While the runaway trim checklist is a memory item, the symptoms that pilots
train on in simulator presents runaway trim as a continuous event (the
"classic" runaway trim being a relay becomes stuck and the trim just extends
continuously).

So while they've trained on the correct _response_ to save the plane, they've
never actually been exposed to the symptoms that an "MCAS runaway" presents
(stick shaker on the AOA too steep side when the plane is patently not in
stall combined with speed warnings and an uncommanded nose-down that goes away
for several seconds when the stick is pulled back).

The "backs off" part is critical when combined with the speed warning alerts
and lack of continuous trim, because this makes the nose down easy to
interpret as coming from the 737's speed trim system, which has existed for
decades, and the net result is that the combination of symptoms seems to
overload/confuse the pilots.

We have, now, at least 3 documented examples of "MCAS runaway" \-- the two
downed flights, and the prior Lion Air flight in which a deadheading pilot in
the jump seat _did_ suggest to cut the automatic trim, but ONLY AFTER several
minutes of confusion in the cockpit.

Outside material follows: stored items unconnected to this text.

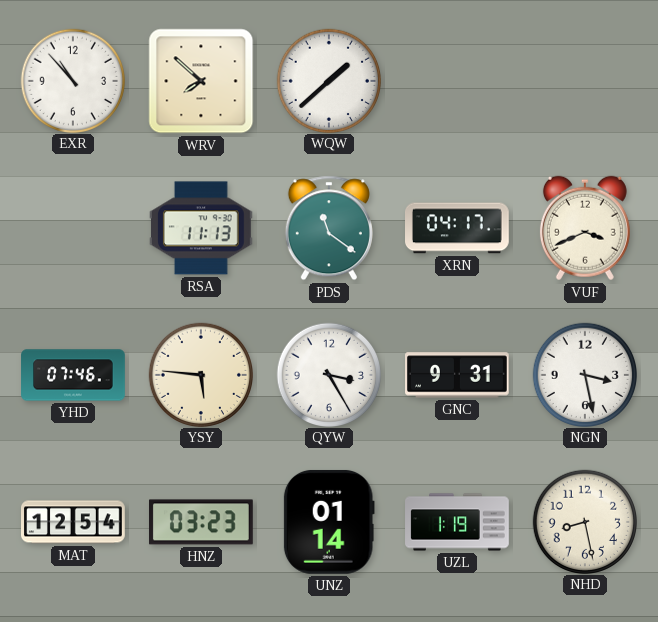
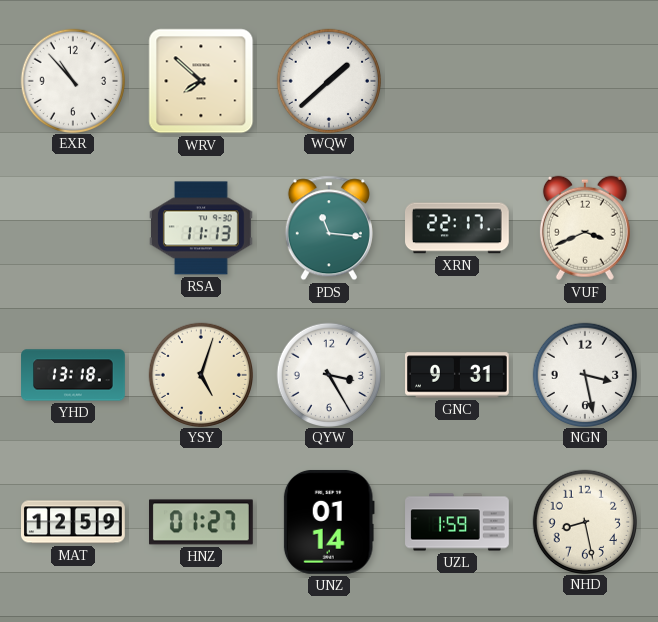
PDS: 11:21 -> 11:16
XRN: 04:17 -> 22:17
YHD: 07:46 -> 13:18
YSY: 5:46 -> 5:03
MAT: 12:54 -> 12:59
HNZ: 03:23 -> 01:27
UZL: 1:19 -> 1:59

And even after disabling it, they _re-
enabled_ the auto trim initially and only re-cut it out when symptoms re-
occured.

Which all boils down to: The MCAS system is in no way "quite safe". Safety is
not a single line of defence, and the fact that at least 3 sets of pilots have
struggled to identify the correct response to the MCAS issue indicates that
the design of the system _is flawed_ , because no system is safe when its sole
and only fallback relies on humans _100% providing the correct response to a
never-before-seen set of symptoms_.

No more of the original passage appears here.